The most enormous bank failure in history, Washington Mutual Inc., may see life again after bankruptcy. “But how?” you ask. Its roughly $5.6 billion in tax refunds, currently stands as its largest asset—which is, thanks to a recently approved agreement, shared amongst JP Morgan Chase & Co., the Federal Deposit Insurance Corporation and WaMu itself.
Recently, WaMu filed for a reorganization plan to implement this agreement, yet, the FDIC has yet to sign on. The plan contains a rights offering to generate funds to support the company—which would reorganize based on an investment subsidiary and a mortgage reinsurer. There’s also a plan to sell shares.
The FDIC said recently, it “is working with all parties involved to reach agreement with respect to all terms of the proposed settlement.” The FDIC sold WaMu to JPMorgan for $1.9 billion after it was seized by regulators, nearly two years ago. According to critics, the company’s reorganization plans lack details on the rights offering. It fails to mention anything with regard to how it will raise from the share sales; and offers no analyses nor projected revalue.

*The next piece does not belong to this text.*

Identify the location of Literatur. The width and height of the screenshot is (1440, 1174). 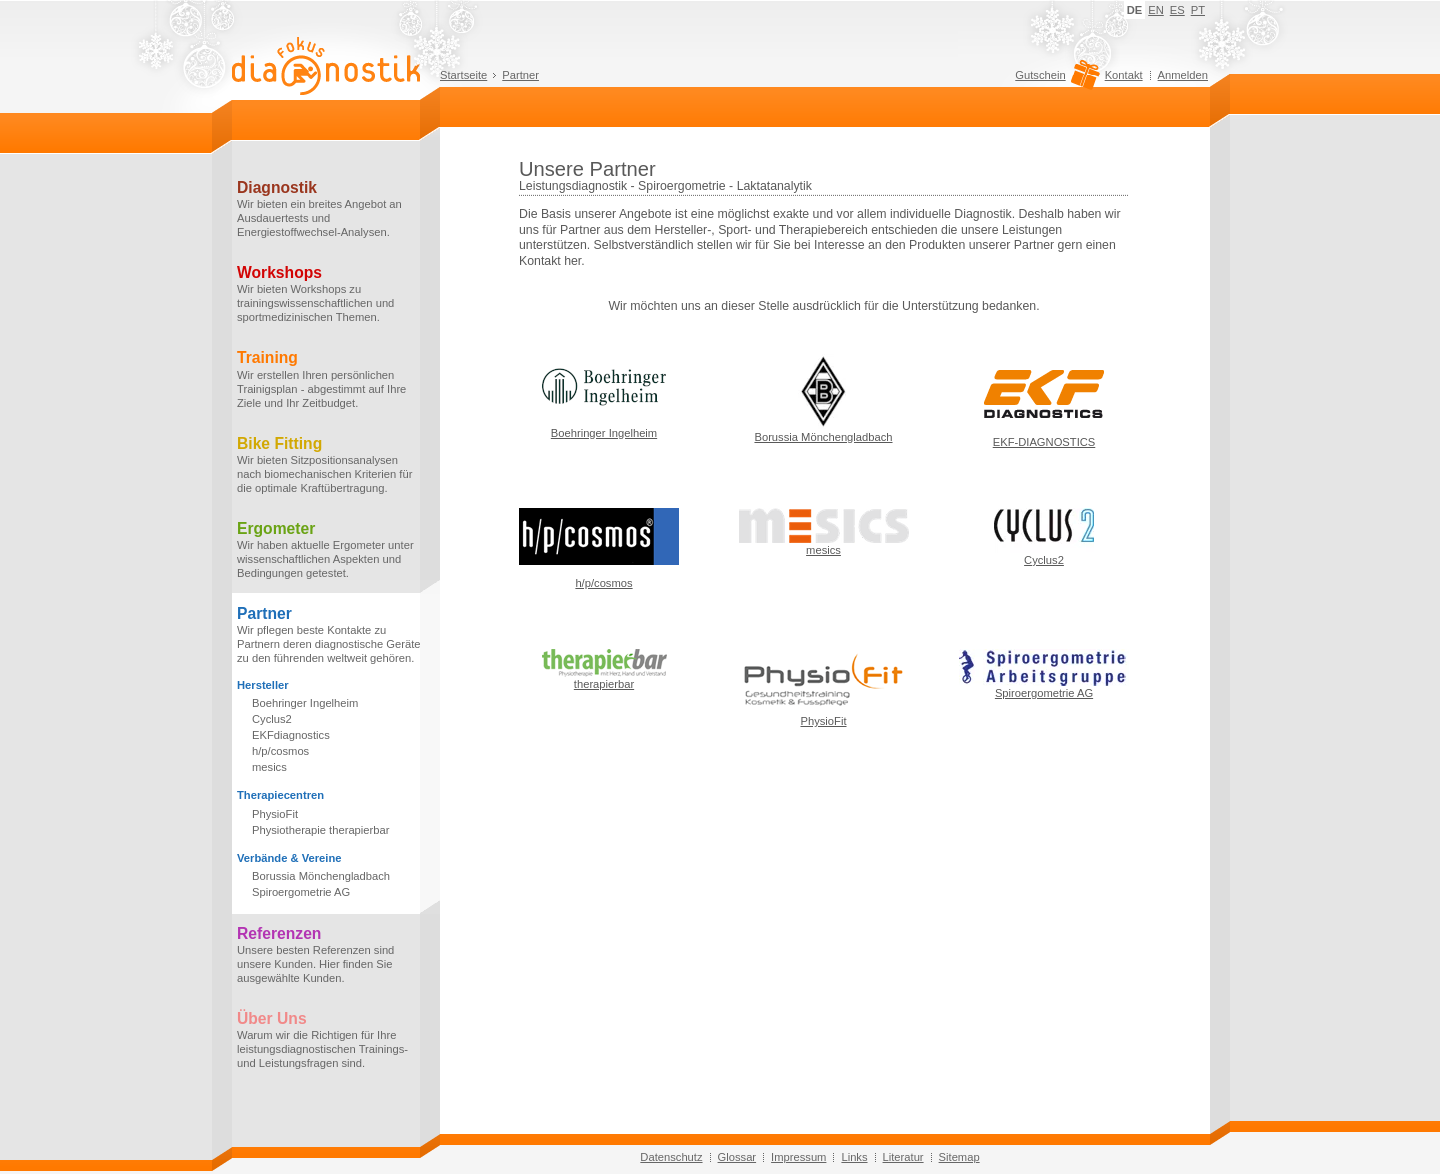 (903, 1157). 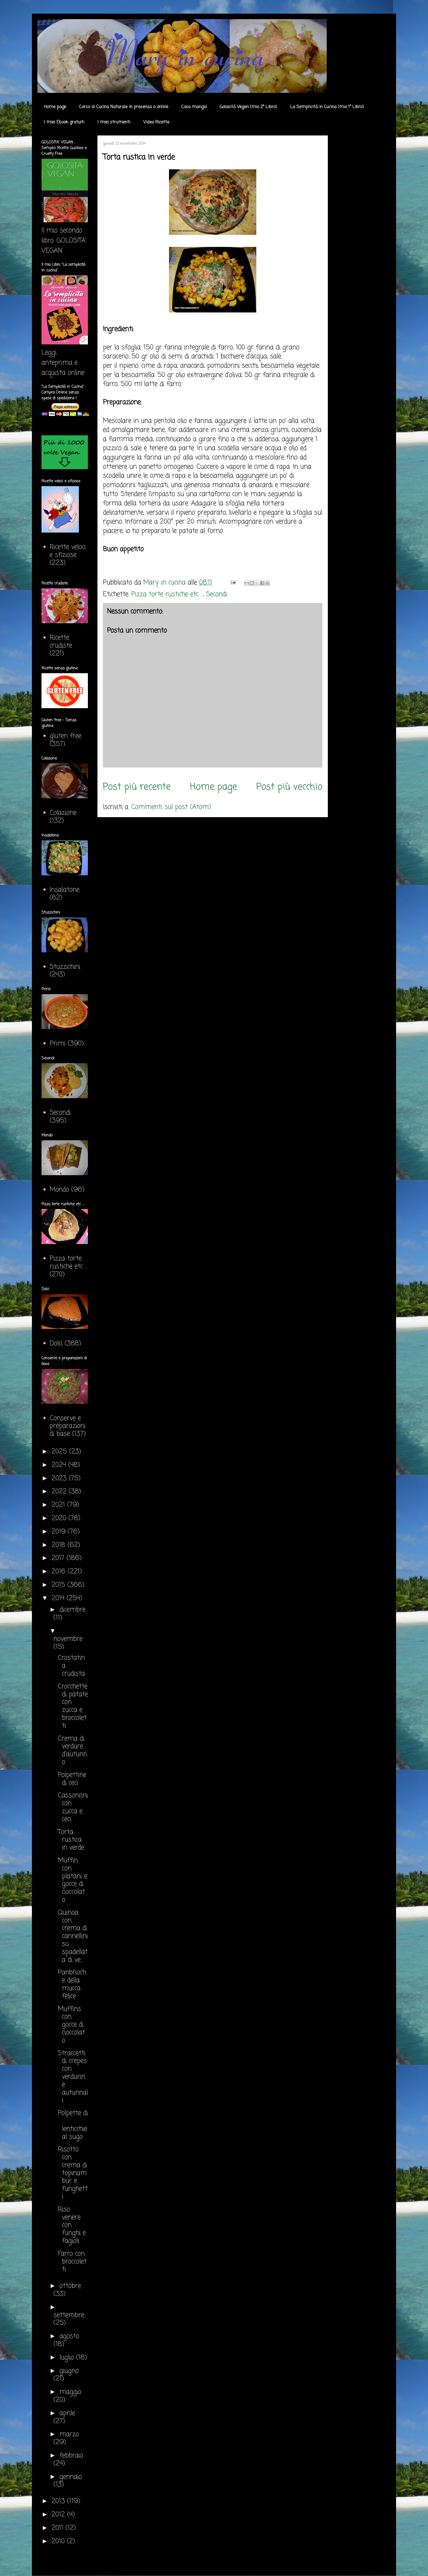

Shareholders will probably object to the reorganization plan as they feel WaMu may have up to $20 billion in assets, to distribute to creditors. Yet, WaMU said it was distributing closer to $7 billion. The question remains, what will this all mean to the market? How is it possible failed banks can get a second chance of life while tax-paying citizens get red-tape and minimal, time-draining relief from foreclosure?